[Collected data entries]
************
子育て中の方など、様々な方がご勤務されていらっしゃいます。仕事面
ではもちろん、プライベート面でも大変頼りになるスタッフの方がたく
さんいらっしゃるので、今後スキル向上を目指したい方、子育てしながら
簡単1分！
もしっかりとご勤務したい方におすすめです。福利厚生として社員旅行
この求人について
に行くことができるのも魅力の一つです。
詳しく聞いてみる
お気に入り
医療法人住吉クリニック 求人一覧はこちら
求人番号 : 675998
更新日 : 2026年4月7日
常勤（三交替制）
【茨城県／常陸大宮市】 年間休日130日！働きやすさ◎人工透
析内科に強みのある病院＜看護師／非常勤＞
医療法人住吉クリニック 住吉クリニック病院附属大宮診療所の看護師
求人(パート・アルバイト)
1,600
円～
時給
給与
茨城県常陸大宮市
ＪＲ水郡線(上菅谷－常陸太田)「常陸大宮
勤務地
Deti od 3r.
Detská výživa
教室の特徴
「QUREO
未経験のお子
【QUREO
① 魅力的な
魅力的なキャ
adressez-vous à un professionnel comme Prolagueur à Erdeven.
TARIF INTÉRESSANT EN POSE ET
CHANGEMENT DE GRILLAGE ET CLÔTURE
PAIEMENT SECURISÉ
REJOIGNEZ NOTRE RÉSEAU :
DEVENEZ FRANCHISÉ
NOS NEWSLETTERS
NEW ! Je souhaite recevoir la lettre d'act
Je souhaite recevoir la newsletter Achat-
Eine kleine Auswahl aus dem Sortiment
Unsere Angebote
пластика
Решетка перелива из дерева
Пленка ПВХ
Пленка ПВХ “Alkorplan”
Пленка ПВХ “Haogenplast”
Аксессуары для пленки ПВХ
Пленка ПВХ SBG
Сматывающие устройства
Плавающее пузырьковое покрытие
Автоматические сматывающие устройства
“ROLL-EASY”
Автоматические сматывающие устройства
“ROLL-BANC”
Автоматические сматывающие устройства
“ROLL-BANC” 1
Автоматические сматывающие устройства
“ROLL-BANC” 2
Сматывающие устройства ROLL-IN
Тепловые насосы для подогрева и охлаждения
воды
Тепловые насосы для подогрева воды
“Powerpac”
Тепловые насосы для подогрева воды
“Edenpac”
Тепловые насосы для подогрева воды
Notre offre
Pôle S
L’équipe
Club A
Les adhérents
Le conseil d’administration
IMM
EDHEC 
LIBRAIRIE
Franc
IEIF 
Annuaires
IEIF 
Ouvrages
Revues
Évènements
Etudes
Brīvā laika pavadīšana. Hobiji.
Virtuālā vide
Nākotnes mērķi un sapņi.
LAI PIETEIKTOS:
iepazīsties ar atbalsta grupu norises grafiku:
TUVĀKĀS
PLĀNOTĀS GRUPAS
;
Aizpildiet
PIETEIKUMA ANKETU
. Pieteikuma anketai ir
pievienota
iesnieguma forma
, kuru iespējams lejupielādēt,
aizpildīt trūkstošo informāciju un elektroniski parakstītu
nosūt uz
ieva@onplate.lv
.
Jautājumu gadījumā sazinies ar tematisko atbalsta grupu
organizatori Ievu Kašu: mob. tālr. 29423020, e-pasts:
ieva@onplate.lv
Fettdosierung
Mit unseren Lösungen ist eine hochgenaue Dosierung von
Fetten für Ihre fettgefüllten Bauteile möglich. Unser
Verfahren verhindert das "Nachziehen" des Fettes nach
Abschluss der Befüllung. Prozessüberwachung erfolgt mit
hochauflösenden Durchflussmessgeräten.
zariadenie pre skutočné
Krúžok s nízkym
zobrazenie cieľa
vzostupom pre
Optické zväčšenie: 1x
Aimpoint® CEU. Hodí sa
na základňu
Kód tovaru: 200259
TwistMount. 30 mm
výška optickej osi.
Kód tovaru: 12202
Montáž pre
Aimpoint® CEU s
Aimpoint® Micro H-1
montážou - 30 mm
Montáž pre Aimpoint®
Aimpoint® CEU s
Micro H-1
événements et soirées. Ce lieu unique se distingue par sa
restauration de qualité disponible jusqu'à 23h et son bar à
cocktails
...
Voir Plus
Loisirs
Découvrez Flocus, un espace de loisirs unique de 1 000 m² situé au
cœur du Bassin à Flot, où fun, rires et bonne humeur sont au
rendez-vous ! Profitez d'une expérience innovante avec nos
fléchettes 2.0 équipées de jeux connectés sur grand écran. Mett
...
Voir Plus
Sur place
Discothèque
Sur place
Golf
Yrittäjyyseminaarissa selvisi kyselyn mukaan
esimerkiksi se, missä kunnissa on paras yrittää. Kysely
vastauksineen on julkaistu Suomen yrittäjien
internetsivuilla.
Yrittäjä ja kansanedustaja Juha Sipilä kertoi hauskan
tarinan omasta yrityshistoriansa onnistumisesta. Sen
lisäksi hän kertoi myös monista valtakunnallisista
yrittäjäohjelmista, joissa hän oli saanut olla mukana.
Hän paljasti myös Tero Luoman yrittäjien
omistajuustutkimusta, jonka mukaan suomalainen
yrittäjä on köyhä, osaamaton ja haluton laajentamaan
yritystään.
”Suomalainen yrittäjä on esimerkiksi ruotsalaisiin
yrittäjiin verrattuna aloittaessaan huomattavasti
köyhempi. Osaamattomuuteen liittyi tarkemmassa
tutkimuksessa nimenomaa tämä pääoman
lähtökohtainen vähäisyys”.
************
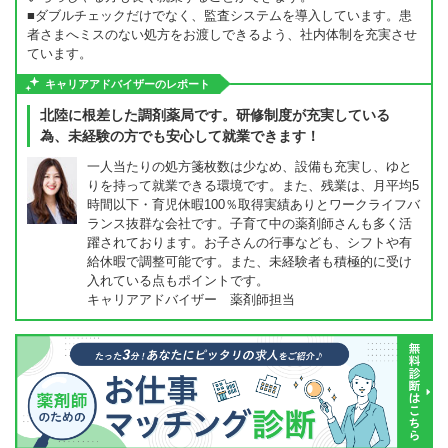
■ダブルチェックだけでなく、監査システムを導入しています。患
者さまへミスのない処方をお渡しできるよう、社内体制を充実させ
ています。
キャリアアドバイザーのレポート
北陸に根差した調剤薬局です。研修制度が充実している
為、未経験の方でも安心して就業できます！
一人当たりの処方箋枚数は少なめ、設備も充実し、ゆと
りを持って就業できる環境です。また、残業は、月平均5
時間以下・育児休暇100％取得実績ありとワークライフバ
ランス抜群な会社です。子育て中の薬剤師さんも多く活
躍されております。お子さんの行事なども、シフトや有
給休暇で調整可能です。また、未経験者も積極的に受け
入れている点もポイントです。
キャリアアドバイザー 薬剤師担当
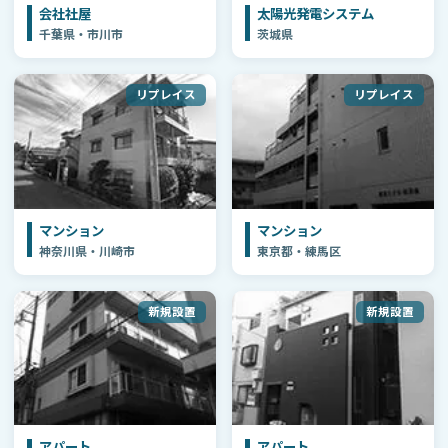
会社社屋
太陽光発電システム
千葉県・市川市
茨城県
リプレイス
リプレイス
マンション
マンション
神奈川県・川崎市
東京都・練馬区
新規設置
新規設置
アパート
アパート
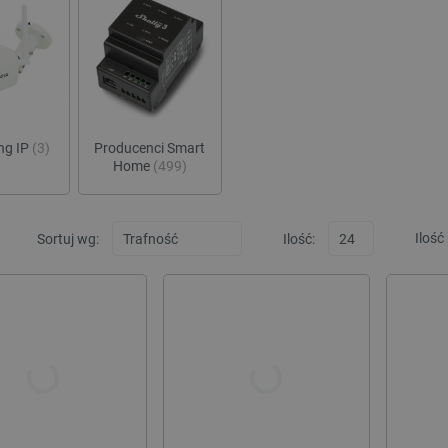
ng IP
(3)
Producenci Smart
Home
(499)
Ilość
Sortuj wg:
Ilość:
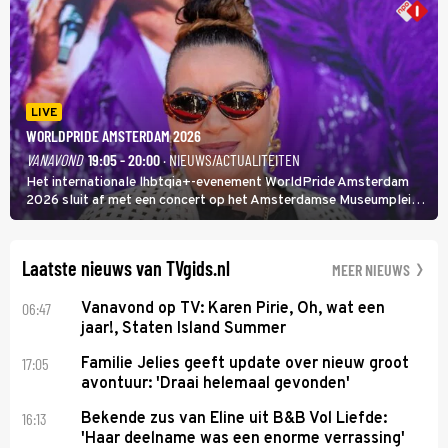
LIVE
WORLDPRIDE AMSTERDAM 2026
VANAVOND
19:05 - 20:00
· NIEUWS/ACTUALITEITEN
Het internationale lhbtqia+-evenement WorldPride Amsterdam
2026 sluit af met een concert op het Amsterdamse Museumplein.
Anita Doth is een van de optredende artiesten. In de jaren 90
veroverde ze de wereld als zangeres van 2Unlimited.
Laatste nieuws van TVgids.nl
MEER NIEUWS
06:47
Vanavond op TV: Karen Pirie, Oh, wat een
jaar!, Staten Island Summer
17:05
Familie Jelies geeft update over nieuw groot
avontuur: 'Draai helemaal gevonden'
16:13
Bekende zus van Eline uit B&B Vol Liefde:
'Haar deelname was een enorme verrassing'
************
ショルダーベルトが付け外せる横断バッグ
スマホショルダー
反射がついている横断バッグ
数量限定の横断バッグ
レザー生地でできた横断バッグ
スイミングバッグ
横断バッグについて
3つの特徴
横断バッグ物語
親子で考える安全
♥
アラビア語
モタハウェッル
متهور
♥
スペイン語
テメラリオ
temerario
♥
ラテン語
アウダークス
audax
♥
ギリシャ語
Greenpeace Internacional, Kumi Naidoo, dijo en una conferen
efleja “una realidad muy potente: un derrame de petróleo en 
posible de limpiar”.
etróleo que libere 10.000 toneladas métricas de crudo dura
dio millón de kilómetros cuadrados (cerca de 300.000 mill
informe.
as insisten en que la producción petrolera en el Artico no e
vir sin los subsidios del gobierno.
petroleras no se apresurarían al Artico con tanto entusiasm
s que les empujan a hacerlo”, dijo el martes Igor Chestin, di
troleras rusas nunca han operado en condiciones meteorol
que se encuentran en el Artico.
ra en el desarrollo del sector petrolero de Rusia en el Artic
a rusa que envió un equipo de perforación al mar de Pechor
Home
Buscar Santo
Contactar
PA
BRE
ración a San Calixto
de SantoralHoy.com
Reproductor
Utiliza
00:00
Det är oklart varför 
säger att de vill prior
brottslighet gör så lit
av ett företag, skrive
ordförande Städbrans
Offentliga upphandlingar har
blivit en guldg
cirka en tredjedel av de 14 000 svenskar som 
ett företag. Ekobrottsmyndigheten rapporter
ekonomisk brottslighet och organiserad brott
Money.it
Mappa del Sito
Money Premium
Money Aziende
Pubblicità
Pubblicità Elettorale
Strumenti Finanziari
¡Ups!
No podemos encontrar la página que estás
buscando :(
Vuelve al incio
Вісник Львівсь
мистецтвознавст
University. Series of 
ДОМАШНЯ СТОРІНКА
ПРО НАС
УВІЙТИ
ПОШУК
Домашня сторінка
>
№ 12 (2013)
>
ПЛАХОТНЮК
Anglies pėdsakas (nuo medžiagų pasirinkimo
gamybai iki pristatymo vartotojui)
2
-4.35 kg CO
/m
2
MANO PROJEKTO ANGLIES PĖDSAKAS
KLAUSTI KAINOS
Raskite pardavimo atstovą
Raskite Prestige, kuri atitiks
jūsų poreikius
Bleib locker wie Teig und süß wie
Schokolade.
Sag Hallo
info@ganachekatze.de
************
EXERCISE PROMPT - Go through the records above. Copy each line in which the string "Aimpoint" appears.

YOUR RESPONSE -
Aimpoint® CEU. Hodí sa
Aimpoint® CEU s
Aimpoint® Micro H-1
Montáž pre Aimpoint®
Aimpoint® CEU s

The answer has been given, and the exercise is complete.